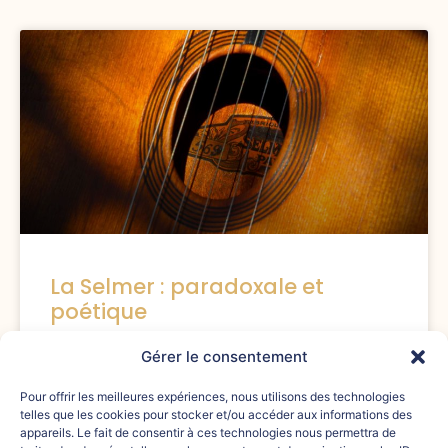
La Selmer : paradoxale et
poétique
Gérer le consentement
Elle est notre Best-Seller, celle qui a valu à la
Tonnellerie Francis M ses galons de tonnelier. Elle
Pour offrir les meilleures expériences, nous utilisons des technologies
est particulière : à la fois héritière de
telles que les cookies pour stocker et/ou accéder aux informations des
l’Assemblage B à laquelle
appareils. Le fait de consentir à ces technologies nous permettra de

**Problem to work on**
Which lines of the records contain the word "nous"? Copy each of them.

**Your solution**
Pour offrir les meilleures expériences, nous utilisons des technologies
appareils. Le fait de consentir à ces technologies nous permettra de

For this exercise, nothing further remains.